[Records from a data source]

——

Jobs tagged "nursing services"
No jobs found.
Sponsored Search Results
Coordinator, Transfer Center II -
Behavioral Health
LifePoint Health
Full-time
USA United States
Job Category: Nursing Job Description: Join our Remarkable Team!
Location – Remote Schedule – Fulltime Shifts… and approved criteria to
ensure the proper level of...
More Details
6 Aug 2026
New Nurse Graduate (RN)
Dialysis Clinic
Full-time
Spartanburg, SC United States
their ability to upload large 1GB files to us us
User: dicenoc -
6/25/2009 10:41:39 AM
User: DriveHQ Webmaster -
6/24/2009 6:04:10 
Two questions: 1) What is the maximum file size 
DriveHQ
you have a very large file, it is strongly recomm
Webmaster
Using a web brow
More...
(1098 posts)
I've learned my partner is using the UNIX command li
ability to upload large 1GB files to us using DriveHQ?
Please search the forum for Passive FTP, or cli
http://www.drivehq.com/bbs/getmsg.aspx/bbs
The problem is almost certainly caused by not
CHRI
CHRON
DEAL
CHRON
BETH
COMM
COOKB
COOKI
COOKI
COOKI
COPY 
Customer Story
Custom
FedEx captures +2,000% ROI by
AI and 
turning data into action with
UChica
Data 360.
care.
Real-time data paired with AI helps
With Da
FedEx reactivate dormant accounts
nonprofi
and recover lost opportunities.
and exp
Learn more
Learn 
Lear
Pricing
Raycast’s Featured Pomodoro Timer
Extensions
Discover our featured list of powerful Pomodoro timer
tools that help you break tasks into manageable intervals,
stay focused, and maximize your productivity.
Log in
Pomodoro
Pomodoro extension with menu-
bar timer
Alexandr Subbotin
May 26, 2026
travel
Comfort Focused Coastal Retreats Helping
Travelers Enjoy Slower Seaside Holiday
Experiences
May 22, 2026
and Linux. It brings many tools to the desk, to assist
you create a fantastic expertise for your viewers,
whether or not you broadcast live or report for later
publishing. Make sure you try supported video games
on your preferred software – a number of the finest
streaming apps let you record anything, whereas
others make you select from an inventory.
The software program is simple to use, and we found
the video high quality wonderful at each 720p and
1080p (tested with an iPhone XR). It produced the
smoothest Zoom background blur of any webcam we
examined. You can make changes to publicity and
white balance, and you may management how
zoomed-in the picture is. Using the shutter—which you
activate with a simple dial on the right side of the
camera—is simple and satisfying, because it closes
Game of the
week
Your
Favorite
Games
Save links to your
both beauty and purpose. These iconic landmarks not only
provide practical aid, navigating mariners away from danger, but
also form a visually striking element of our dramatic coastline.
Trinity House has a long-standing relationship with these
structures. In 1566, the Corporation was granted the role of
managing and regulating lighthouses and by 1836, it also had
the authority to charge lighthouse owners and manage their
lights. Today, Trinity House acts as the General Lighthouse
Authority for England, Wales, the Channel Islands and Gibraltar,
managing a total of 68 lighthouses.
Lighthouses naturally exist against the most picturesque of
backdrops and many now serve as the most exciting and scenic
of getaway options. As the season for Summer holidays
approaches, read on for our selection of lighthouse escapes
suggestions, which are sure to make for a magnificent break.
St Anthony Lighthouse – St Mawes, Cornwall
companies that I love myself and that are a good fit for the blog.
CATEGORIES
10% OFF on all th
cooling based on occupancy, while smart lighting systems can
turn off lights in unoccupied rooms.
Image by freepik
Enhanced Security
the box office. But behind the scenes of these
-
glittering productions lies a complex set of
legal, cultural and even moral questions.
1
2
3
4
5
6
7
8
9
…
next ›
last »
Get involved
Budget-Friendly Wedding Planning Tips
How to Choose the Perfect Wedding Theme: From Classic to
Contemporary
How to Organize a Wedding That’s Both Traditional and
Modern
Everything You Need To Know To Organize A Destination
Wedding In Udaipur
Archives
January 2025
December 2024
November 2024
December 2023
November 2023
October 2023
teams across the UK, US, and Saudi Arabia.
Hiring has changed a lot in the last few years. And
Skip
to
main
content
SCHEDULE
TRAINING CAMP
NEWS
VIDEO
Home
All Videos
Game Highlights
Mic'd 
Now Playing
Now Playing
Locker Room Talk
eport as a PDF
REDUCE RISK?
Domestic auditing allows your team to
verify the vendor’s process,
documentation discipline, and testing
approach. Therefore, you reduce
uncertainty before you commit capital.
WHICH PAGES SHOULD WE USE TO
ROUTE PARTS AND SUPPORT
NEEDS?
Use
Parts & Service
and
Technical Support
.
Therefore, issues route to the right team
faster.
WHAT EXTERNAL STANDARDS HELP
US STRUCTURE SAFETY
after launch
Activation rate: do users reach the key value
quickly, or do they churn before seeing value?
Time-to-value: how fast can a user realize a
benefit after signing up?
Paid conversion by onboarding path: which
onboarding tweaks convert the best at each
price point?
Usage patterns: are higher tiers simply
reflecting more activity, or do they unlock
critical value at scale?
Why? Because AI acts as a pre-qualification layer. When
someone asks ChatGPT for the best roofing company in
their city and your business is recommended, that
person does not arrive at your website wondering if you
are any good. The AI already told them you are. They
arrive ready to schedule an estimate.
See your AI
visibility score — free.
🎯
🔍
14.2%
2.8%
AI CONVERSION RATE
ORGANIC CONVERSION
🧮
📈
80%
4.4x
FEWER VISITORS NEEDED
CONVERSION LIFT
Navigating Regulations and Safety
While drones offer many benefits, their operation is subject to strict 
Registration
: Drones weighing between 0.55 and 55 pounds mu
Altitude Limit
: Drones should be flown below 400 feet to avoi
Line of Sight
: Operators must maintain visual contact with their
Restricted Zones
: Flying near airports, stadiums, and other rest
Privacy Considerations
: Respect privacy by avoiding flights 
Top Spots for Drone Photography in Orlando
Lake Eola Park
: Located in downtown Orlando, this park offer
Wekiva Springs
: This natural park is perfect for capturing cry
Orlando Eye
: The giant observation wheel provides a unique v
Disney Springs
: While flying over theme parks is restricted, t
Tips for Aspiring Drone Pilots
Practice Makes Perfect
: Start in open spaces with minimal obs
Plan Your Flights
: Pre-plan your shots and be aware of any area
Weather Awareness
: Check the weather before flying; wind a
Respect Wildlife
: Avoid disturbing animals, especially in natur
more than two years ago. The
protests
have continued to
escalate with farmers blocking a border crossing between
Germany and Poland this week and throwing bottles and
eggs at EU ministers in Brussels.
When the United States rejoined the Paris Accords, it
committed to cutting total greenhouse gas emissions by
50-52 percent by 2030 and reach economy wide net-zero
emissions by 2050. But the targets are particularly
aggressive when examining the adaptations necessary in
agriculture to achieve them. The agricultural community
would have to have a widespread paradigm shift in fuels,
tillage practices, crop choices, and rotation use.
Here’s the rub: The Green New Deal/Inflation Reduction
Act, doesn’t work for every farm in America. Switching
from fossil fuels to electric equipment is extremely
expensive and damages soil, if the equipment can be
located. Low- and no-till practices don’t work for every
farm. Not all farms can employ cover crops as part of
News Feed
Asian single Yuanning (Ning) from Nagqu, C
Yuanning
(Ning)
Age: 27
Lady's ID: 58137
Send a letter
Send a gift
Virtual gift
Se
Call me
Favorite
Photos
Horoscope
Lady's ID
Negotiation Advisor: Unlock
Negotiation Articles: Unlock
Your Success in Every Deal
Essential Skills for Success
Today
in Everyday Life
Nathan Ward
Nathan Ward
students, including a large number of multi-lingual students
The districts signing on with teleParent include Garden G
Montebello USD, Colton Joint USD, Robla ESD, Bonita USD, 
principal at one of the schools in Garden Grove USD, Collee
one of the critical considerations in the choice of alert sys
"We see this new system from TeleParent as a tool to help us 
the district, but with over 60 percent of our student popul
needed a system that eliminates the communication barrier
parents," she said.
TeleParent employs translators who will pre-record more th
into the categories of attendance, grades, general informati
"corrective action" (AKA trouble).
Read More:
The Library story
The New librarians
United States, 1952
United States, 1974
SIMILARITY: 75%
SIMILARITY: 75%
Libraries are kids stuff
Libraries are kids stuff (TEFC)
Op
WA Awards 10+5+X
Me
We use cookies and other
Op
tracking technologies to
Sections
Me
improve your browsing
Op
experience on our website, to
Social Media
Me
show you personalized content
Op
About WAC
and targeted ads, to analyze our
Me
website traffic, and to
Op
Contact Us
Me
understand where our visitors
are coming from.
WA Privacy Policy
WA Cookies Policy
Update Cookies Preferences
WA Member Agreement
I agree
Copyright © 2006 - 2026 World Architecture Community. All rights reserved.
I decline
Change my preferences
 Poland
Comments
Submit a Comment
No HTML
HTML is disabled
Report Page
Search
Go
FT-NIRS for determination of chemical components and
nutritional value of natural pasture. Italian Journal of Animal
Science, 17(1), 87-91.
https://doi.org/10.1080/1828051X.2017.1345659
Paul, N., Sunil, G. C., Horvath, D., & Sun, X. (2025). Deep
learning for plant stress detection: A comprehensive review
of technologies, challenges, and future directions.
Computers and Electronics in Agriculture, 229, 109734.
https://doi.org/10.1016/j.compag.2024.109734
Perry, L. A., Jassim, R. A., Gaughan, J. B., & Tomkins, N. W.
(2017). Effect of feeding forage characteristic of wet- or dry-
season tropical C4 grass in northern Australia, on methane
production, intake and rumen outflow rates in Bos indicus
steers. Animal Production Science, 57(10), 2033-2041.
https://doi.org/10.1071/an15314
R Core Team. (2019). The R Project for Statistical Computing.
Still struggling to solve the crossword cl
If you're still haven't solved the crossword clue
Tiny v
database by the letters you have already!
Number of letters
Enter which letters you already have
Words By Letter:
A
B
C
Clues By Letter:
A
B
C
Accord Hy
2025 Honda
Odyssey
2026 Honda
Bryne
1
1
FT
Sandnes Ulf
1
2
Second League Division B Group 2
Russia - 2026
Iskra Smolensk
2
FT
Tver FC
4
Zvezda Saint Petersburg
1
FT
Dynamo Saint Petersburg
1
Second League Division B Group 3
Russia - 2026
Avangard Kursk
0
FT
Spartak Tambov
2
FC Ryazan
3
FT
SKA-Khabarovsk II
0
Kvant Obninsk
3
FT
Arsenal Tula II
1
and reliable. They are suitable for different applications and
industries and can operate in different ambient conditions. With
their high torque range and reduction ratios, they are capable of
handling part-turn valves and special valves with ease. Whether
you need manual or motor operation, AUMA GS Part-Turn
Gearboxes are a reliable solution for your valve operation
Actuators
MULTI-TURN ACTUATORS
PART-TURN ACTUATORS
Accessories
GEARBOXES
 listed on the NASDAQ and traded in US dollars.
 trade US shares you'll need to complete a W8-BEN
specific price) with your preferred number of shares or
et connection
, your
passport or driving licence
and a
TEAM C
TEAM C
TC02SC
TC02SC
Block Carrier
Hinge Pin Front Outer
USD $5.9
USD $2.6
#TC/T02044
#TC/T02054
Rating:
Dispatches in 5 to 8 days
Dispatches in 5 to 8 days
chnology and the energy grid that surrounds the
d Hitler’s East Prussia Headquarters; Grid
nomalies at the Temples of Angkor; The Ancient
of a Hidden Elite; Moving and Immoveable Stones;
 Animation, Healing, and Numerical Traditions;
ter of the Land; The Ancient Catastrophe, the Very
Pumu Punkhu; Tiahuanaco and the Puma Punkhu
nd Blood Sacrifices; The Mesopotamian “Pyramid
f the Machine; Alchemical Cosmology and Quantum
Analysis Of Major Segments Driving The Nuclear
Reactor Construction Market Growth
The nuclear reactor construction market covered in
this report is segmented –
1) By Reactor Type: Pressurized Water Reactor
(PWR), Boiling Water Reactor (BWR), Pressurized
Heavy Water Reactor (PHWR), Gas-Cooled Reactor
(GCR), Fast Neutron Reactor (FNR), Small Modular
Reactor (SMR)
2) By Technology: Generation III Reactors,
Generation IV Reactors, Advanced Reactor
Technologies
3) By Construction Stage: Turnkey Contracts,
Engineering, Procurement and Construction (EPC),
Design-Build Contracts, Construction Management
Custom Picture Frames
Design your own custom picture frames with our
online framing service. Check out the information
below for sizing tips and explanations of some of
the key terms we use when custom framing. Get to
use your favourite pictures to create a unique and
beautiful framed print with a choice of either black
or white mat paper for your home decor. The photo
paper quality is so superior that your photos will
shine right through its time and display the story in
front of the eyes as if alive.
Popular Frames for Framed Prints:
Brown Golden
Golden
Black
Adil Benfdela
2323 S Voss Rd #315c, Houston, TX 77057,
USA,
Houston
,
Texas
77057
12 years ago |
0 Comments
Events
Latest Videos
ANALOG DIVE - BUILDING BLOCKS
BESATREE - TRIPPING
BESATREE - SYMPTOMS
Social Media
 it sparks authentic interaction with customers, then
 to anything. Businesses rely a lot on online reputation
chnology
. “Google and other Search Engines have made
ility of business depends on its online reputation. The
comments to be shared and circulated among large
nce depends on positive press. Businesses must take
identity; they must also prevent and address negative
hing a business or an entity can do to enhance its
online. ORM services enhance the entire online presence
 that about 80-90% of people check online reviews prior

——

# Task requirements:
Search the records for the string "reputation" and return every line in which it occurs.

# Task answer:
 to anything. Businesses rely a lot on online reputation
ility of business depends on its online reputation. The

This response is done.